Al cantiere archeologico di Orune diretto dall'Università di Sassari con il contributo dell'Ersu e in collaborazione con il Ministero per i Beni e le Attività Culturali partecipano, oltre agli studenti dell'Ateneo sassarese, colleghi provenienti dalle Università di Genova, Lecce, Padova, Pavia, Viterbo, Roma "Tor Vergata" e Ontario (Canada), tutti ospiti del Comune.

Si tratta di un vasto insediamento, sorto a ridosso di un villaggio nuragico ormai abbandonato, lungo l'importante asse stradale romana che, partendo da Olbia, dopo le stazioni di Caput Tyrsi, Sorabile, Valentia e Biora (attuale ss 128), raggiungeva Cagliari.
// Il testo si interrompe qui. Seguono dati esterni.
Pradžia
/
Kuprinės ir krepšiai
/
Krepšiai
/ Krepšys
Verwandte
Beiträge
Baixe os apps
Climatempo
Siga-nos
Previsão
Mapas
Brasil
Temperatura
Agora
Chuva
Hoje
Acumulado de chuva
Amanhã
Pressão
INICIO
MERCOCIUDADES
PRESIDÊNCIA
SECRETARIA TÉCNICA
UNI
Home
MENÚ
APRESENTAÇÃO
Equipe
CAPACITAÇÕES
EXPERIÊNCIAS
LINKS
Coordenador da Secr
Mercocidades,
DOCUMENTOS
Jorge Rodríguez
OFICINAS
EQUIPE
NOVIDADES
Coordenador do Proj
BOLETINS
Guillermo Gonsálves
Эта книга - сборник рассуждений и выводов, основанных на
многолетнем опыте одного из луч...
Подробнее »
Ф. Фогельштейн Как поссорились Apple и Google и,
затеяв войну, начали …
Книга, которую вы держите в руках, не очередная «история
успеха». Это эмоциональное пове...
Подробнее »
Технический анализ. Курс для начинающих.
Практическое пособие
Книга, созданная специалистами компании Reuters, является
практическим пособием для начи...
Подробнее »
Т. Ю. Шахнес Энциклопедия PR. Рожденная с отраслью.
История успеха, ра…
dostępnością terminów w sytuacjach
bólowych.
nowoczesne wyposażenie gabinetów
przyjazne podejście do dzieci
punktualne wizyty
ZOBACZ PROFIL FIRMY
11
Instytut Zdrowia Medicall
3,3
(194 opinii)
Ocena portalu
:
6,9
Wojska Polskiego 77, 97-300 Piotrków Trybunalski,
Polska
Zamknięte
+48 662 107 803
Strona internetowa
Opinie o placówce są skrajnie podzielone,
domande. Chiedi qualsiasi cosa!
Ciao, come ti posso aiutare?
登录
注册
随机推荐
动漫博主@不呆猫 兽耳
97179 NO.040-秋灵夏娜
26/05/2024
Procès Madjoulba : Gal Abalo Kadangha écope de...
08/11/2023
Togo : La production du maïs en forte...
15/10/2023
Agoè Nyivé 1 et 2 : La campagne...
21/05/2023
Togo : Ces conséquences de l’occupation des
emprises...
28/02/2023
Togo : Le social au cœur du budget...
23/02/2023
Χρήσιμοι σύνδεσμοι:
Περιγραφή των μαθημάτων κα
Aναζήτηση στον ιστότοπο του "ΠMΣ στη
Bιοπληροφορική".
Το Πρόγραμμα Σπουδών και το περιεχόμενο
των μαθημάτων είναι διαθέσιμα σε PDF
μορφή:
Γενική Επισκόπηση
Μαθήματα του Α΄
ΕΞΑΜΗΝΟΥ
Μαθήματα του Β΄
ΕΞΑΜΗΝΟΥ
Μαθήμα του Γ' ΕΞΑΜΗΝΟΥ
Gli scavi hanno restituito imponenti elevati realizzati in granito con tessiture particolarmente rifinite e regolari; infrastrutturazioni di ragguardevole complessità quali canalette per il deflusso delle acque e una piazza. I vani, di dimensioni considerevoli, di cui si conservano diffusamente integri gli stipiti e le soglie, sono specializzati nelle destinazioni d'uso.

Vi si individuano abitazioni ma anche botteghe da cui provengono materiali di particolare rilevanza quali ziri e anforacei oltre a materiale "fine da mensa" di provenienza nord africana. Significative le tracce del primo cristianesimo che dimostrano la presenza precoce del nuovo credo anche nella Barbagia interna ridimensionando quanto scriveva Gregorio Magno alla fine del VI secolo d.C. sui Barbaricini che sarebbero vissuti adorando "lapides et ligna".